Der Handel an den internationalen Bondmärkten glich einer Berg- und Talfahrt. Insgesamt verzeichneten die Anleihen im Wochenvergleich leichte Kursgewinne. Die Renditen für zehnjährige Benchmarkanleihen sanken in Euroland auf 4,52% und in den USA auf 5,02%.

Widersprüchlich waren die Konjunkturdaten der Woche. Während die Stimmungsindikatoren der Unternehmen in Euroland weiterhin ein hohes Niveau haben, zeigten die US-Auftragseingänge für langlebige Wirtschaftsgüter einen überraschend starken Rückgang im Mai. Hingegen profitieren die privaten US-Haushalte von weiterhin soliden nominalen Einkommenszuwächsen, die den Konsum und damit die Gesamtwirtschaft stützen. Die US-Notenbank beließ die Leitzinsen wie erwartet bei 5,25%. Zwar wies sie im begleitenden Kommentar unverändert auf Gefahren für die Preisstabilität hin; die Wortwahl ließ aber eine insgesamt vergleichsweise entspannte Haltung bezüglich Preis- und Wachstumsrisiken erkennen. Die anhaltenden Unsicherheiten am US-Hypothekenmarkt für schlechtere Bonitäten sowie aufkeimende Terrorängste nach gescheiterten Anschlägen in Großbritannien gaben den Anleihemärkten zum Wochenende einen Kursschub in seiner Funktion als sicherer "Anlagehafen".

... mehr zu:
»ZPK »Zinserhöhung

Der Nationalfeiertag in den USA am 4. Juli fällt dieses Jahr auf einen Mittwoch und unterteilt die Arbeitswoche so in zwei Hälften. Der stark beachtete ISM-Index für das verarbeitende Gewerbe wird vorher veröffentlicht und dürfte - mit einer Seitwärtsbewegung auf hohem Niveau - den Konjunkturoptimismus stärken. Die zweite Wochenhälfte wird dann voraussichtlich wieder eher negative Nachrichten bringen. Der ISM-Index außerhalb des verarbeitenden Gewerbes sollte sein sehr hohes Vormonatsniveau nicht halten können.

Der Arbeitsmarktbericht zum Juni sollte per Saldo eher schwach ausfallen. Insgesamt dürften die Erwartungen gestärkt werden, dass die Notenbank auf absehbare Zeit eine abwartende Haltung einnehmen wird.
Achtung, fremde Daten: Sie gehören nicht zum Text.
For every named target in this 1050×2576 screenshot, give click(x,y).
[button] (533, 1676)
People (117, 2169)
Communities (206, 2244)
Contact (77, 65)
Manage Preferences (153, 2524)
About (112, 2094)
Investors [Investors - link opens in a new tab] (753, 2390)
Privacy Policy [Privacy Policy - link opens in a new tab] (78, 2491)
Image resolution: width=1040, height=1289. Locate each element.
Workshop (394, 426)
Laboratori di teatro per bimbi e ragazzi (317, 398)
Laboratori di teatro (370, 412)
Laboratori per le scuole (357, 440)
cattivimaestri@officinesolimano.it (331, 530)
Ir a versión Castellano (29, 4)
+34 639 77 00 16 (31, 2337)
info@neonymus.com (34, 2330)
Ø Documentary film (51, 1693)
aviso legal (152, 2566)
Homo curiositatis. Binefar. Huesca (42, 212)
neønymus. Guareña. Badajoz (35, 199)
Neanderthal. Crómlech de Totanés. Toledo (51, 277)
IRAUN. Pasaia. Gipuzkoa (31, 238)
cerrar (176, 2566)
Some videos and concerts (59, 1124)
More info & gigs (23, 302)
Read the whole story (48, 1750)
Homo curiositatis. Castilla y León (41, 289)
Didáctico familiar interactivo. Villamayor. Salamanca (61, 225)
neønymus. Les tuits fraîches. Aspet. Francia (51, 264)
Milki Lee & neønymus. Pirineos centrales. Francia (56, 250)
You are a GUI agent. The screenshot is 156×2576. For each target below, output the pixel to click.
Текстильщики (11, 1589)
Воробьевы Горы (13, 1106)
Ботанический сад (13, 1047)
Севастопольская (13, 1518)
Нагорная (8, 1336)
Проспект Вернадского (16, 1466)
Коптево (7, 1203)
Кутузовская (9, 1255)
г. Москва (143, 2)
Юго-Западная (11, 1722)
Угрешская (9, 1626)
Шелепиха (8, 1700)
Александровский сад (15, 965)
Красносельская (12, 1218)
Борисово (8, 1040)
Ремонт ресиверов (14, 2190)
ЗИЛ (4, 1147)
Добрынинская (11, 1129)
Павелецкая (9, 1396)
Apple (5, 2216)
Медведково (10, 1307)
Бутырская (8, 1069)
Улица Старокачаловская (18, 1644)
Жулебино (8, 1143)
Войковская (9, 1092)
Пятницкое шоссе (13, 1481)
Im Euroraum stehen die Zeichen weiter auf Aufschwung. Die Stimmung ist unverändert gut und auch die harten Daten zeigen nach oben. Die Auftragseingänge in Deutschland werden sich wohl auf hohem Niveau halten können. Für die Entwicklung in der zweiten Jahreshälfte geben die aktuellen Daten aber keine Hinweise. Wir gehen davon aus, dass die höheren Zinsen und die Aufwertung des Euro die Wirtschaft in den kommenden Monaten etwas bremsen werden. Für die Sitzung der EZB in dieser Woche wird keine Zinserhöhung erwartet. Unumstritten ist, dass die Währungshüter zu einer fortgesetzten Straffung bereit sind. Wir erwarten noch zwei Zinserhöhungen bis Ende 2007 auf dann 4,5%.

Ein weiteres Ereignis der Woche ist die geldpolitische Sitzung der Bank von England. Allgemein wird von einer Anhebung des Leitzinses um 0,25% auf 5,75% ausgegangen. Wir gehen davon aus, dass der Prozess der Zinserhöhungen damit beendet ist, da die Zinserhöhungen von dann insgesamt 100 Basispunkten die britische Konjunktur spürbar dämpfen werden.

Aus fundamentaler Sicht gibt es wenig Spielraum für eine nachhaltige Erholung an den Rentenmärkten. So dürften vorerst die Anzeichen für eine Erholung der US-Wirtschaft überwiegen. Ein Verharren der Unternehmensstimmung auf hohem Niveau sowie ein Beschäftigungszuwachs werden für größere Zinssenkungsphantasien nicht ausreichen. Ohne diese werden die Renditen für zehnjährige US-Staatsanleihen nicht unter 5,05% sinken. In der Eurozone zeigen die Stimmungsindikatoren ein Anhalten des robusten Aufschwungs an. Da die EZB ein weiteres Straffen der Geldpolitik andeuten wird und dadurch auch die Zinserhöhungserwartungen im Markt aufrechterhält, werden die zehnjährigen Bundesanleihen auch nicht dauerhaft unter der Marke von 4,55% notieren.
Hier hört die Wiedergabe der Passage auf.